(Beginning of Working data)

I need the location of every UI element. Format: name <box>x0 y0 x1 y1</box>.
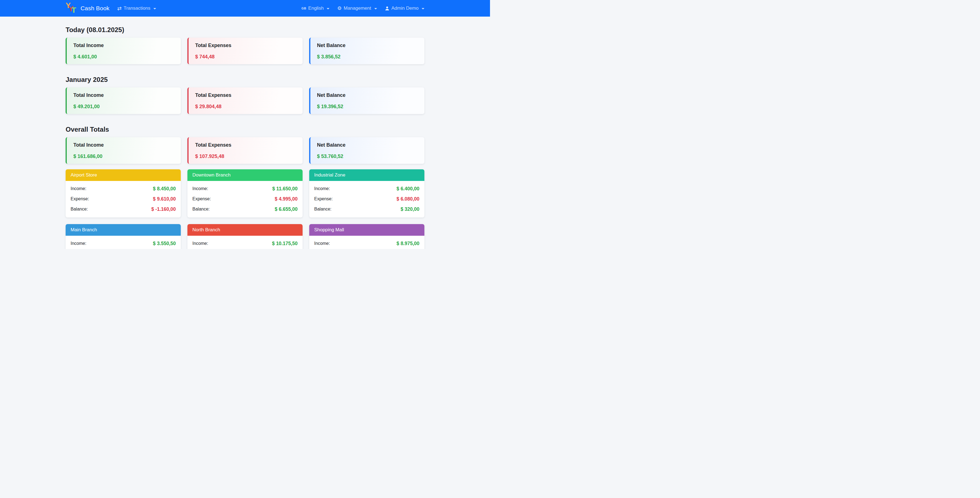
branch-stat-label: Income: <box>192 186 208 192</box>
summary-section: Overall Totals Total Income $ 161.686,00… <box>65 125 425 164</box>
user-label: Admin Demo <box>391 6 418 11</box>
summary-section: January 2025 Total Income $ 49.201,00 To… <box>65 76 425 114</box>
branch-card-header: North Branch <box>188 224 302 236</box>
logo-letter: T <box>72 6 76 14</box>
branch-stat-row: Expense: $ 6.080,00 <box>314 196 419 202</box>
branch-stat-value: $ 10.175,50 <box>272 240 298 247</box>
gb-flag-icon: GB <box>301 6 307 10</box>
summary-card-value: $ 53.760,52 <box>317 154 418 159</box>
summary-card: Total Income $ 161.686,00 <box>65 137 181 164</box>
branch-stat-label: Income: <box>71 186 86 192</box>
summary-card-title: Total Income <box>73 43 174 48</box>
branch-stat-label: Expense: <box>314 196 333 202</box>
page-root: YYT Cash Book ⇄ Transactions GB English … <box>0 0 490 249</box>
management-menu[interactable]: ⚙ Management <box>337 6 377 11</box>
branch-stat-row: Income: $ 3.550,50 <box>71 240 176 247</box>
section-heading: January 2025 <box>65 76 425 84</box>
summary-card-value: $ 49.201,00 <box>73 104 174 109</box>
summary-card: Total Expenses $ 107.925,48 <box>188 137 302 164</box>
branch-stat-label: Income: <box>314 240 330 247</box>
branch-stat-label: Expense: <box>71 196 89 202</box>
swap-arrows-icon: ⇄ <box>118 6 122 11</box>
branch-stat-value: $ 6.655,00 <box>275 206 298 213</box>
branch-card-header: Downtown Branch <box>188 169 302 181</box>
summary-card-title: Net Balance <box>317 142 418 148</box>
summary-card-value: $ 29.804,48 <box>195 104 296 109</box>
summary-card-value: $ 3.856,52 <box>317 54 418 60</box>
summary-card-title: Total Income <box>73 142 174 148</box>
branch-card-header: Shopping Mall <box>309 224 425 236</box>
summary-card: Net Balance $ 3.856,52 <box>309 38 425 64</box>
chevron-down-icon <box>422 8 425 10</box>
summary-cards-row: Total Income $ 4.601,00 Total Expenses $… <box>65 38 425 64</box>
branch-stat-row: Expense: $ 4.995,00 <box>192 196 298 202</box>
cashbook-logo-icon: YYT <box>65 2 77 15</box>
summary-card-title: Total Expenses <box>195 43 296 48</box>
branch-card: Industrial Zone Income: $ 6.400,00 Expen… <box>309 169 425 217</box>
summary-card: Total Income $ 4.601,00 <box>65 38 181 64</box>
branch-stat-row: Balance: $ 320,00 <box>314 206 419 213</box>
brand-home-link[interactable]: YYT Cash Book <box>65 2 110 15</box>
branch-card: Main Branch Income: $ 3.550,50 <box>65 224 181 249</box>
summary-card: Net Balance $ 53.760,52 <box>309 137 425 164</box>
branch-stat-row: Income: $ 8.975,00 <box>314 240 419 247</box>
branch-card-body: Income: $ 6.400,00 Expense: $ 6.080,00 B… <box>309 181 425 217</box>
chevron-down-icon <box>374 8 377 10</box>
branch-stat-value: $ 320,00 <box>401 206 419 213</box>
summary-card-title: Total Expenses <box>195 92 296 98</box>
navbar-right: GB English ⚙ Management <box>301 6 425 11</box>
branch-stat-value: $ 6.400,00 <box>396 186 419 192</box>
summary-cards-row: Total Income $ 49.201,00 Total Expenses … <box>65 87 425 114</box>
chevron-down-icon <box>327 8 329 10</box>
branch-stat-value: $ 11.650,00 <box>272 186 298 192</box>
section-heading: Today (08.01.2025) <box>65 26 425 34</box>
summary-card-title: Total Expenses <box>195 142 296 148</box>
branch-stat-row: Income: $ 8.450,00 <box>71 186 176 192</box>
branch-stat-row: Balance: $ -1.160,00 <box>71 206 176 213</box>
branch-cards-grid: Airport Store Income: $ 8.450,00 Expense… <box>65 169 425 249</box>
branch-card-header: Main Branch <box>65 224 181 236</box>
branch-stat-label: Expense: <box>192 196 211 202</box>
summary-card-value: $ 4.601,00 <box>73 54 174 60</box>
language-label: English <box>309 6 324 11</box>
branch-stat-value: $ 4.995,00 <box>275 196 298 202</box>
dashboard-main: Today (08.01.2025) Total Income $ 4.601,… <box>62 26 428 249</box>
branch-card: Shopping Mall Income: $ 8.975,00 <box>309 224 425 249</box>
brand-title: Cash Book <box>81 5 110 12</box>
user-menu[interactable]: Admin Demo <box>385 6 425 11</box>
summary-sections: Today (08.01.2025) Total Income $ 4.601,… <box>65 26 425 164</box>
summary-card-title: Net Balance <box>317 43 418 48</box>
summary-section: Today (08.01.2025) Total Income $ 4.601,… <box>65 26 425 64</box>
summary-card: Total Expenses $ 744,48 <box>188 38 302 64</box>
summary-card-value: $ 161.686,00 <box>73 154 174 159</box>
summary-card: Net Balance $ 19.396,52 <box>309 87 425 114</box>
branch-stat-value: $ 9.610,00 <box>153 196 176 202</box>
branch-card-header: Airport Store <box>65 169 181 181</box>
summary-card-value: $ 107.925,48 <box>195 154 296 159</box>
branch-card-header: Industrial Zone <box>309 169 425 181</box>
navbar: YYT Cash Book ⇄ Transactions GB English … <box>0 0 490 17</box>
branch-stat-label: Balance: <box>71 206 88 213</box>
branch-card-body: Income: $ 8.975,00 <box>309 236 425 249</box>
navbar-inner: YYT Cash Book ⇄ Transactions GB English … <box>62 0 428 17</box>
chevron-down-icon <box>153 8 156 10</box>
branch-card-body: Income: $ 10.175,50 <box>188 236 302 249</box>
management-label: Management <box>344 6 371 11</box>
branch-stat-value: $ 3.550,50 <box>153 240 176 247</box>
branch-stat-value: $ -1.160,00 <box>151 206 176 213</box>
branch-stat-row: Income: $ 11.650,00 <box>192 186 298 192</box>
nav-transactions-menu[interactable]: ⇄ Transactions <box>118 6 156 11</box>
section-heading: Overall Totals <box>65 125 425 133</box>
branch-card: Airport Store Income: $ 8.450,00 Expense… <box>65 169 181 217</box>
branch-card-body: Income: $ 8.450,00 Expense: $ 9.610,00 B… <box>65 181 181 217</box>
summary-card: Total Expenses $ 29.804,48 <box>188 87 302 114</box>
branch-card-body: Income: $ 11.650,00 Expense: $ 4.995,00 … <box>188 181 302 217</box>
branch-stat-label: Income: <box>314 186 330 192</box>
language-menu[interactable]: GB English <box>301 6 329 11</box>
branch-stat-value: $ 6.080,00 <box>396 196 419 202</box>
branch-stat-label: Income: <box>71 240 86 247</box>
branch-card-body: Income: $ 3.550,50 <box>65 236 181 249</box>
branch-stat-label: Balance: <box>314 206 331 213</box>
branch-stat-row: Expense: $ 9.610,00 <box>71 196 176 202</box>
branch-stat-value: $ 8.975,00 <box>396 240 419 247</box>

(End of Working data)
(Beginning of Working data)

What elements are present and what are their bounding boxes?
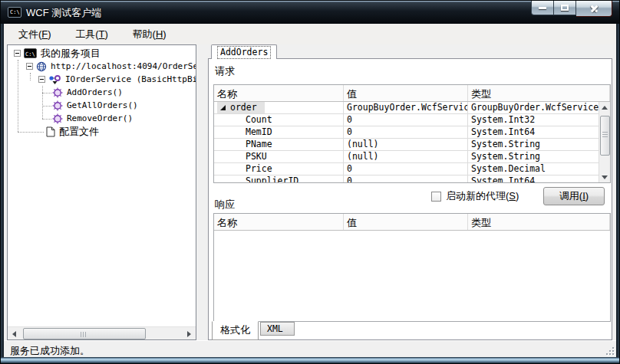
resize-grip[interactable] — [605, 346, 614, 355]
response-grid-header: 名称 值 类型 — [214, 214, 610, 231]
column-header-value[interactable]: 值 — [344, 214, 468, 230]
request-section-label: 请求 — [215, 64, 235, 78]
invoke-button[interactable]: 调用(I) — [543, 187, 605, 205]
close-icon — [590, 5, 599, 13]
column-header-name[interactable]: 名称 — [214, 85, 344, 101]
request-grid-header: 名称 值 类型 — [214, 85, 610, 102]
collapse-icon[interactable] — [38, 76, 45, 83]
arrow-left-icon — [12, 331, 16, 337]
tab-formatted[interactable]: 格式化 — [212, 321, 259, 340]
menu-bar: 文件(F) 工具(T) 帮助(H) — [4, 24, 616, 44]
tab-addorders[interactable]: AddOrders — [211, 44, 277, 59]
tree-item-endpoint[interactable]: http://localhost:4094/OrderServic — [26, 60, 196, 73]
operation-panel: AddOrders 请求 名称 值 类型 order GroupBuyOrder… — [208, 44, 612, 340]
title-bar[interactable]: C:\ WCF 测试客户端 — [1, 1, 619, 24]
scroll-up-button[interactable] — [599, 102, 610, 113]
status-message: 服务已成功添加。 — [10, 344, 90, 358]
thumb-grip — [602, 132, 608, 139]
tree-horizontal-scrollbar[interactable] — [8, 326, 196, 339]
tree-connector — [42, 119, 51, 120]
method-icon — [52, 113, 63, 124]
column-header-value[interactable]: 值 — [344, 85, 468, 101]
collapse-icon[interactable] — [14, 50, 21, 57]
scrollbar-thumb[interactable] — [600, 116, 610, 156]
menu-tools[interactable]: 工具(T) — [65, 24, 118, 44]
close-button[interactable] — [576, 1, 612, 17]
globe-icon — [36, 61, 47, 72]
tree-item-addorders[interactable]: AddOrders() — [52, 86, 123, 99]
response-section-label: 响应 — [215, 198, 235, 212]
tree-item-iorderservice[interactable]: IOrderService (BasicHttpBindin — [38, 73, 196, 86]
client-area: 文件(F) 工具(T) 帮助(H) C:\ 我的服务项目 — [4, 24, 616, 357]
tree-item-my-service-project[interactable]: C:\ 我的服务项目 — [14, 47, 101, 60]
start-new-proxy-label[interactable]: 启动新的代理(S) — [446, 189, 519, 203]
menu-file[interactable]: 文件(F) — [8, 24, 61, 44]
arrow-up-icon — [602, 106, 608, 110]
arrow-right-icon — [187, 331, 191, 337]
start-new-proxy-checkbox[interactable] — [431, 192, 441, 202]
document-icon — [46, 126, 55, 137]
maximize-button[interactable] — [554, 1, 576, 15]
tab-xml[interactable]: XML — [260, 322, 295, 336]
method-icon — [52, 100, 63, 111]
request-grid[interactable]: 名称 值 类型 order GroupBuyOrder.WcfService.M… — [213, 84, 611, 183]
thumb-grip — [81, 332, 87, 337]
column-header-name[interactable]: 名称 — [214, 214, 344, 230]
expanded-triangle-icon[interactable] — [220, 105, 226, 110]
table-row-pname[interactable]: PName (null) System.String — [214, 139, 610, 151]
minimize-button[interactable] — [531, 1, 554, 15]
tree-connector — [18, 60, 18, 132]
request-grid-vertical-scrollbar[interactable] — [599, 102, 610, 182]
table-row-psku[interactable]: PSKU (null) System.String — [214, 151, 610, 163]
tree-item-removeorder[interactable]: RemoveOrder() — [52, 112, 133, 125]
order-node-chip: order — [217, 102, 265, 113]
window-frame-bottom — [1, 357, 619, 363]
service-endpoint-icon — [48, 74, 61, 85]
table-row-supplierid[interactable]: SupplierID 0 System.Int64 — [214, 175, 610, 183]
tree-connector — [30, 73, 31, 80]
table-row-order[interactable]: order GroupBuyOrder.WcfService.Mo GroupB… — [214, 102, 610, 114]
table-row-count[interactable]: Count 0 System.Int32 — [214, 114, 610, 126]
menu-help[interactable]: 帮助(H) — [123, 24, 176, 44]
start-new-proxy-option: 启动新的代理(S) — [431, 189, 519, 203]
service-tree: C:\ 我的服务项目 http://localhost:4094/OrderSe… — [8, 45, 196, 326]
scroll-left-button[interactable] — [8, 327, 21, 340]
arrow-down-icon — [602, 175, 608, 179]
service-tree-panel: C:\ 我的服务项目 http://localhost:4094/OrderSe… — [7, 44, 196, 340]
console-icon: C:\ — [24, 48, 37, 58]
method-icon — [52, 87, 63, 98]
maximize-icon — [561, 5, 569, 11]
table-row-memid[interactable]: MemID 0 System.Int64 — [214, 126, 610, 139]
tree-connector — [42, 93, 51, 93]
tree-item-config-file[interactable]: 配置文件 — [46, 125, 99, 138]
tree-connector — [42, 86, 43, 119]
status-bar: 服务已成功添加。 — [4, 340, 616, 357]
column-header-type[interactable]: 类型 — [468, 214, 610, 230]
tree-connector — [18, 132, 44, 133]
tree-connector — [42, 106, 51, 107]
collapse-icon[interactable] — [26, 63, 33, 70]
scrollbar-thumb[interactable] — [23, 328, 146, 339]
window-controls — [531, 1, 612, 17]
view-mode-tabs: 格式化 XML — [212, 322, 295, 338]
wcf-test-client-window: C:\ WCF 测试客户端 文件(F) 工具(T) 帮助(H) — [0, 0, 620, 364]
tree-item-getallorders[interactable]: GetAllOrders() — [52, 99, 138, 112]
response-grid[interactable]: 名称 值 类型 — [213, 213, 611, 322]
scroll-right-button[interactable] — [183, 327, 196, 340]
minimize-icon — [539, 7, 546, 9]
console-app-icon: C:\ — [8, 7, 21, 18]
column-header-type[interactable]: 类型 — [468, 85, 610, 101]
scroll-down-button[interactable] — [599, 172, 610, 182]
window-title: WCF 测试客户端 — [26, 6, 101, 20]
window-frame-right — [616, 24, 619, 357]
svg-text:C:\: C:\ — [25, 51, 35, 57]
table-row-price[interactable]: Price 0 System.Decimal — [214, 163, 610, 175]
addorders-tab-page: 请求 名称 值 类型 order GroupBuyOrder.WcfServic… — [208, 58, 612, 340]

(End of Working data)

**What is required**
Going through the records above, count the lines that include the word "cards". Give the number alone.

**Exercise result**
3